New CBPP3 low ahead of primary onslaught, QE boost eyed
Growth in the CBPP3 portfolio fell to a new week’s low in the week to last Friday, with settled and outstanding purchases increasing by Eu1.099bn, but analysts expect the pace of buying will rebound significantly in next week’s figure on the back of a busy reopening of the primary market.
ECB figures released yesterday (Monday) afternoon show that settled and outstanding CBPP3 purchases increased from Eu111.116bn to Eu112.215bn.
The pace of growth had rebounded in the previous reporting period, rising to Eu1.937bn after consecutive lows of Eu1.414bn and Eu1.12bn in the previous weeks. The latest increase is the lowest weekly total since the programme began, apart from figures relating to the first days after the programme began and two weeks at the turn of the year when the programme was suspended.

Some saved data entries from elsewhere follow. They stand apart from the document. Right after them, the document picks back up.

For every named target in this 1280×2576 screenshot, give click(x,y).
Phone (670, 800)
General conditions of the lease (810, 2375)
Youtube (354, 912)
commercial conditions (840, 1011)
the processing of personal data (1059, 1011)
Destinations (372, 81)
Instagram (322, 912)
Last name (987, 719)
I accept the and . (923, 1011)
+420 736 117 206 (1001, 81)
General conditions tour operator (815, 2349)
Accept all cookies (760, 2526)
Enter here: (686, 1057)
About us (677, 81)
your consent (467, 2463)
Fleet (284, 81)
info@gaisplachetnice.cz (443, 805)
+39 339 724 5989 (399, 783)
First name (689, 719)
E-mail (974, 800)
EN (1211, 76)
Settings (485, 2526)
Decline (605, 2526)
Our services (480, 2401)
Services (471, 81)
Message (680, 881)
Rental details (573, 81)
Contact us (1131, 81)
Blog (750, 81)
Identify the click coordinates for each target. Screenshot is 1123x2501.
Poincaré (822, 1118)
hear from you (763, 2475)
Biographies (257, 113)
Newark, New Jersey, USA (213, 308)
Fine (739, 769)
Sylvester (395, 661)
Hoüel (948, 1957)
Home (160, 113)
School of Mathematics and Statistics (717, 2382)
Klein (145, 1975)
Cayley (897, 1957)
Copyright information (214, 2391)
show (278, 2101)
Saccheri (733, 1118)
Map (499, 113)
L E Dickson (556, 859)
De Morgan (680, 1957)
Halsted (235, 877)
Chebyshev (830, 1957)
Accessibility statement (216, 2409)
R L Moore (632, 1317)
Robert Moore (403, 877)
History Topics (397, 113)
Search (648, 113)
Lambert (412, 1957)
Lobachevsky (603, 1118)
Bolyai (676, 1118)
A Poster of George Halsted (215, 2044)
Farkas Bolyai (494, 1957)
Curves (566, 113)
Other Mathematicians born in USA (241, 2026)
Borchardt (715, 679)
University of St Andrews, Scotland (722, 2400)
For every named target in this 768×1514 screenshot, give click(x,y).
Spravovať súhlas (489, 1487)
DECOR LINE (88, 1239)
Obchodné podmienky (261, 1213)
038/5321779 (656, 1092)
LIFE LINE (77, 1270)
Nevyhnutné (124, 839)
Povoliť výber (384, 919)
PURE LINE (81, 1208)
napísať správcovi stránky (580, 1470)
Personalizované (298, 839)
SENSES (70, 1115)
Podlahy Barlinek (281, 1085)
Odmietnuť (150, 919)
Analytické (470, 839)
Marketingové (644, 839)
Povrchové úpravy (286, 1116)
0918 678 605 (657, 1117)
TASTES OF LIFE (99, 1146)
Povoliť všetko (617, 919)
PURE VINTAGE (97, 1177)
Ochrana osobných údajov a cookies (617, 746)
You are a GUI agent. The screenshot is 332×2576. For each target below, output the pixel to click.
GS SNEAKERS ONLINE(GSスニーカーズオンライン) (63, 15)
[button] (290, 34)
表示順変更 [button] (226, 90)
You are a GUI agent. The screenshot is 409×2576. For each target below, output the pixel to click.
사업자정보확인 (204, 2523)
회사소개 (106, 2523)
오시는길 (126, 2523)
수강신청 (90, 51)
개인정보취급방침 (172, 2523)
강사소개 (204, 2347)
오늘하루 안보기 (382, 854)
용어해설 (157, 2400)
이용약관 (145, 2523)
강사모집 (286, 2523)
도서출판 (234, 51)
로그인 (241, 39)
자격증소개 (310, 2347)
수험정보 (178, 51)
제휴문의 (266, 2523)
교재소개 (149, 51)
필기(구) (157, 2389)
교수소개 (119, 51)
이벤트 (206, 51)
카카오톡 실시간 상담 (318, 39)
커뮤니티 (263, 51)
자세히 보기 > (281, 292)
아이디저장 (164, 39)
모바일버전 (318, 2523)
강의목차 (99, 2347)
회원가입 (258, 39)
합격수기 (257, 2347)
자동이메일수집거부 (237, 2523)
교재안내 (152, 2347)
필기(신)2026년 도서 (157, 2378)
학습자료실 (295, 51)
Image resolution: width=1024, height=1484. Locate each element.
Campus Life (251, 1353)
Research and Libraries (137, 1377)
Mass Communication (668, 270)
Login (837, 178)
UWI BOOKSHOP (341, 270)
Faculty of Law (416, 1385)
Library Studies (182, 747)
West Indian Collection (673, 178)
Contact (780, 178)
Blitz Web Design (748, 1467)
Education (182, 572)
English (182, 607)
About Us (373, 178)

Analysts noted that a Eu1bn seven year OP Mortgage Bank issue was the only CBPP3-eligible deal to settle last week. Estimating that the Eurosystem bought around Eu340m of the deal, analysts said secondary market CBPP3 purchases fell to around Eu151m per day.
However, with 10 CBPP3-eligible deals to settle this week, analysts said the next CBPP3 figure should be significantly higher.
“Looking forward to next week’s number, there will be an absolute onslaught of primary market related settlements, with a total of Eu2.9bn of CBPP3 primary settlement, according to our estimates,” said Florian Eichert, head of covered bond and SSA research at Crédit Agricole. “In other words, one week of primary related settlements will be around 40% of all combined August settlements.”
Month-end data also released yesterday showed that as of 31 August, Eu19.969bn (17.92%) of the CBPP3 portfolio had been bought on the primary market and Eu91.493bn (82.08%) on the secondary.
Meanwhile, a dovish ECB conference on Thursday raised expectations of an expansion of QE, with the central bank giving itself more scope to buy bonds by announcing a relaxation of a 25% limit for its share of individual bonds in the public sector purchase programme (PSPP) to 33%.
ECB president Mario Draghi also explicitly emphasised that the extended asset purchase programme’s (EAPP) monthly purchases of Eu60bn could be extended.
“It [the ECB Governing Council] emphasises its willingness and ability to act, if warranted, by using all the instruments available within its mandate and, in particular, recalls that the asset purchase programme provides sufficient flexibility in terms of adjusting the size, composition and duration of the programme,” he said.
“They [extended asset purchases] are intended to run until the end of September 2016, or beyond, if necessary, and, in any case, until we see a sustained adjustment in the path of inflation that is consistent with our aim of achieving inflation rates below, but close to, 2% over the medium term.”
The pace of PSPP purchases increased last week, to Eu11.910bn from Eu9.776bn in the previous reporting period, raising the overall total to Eu301.447bn.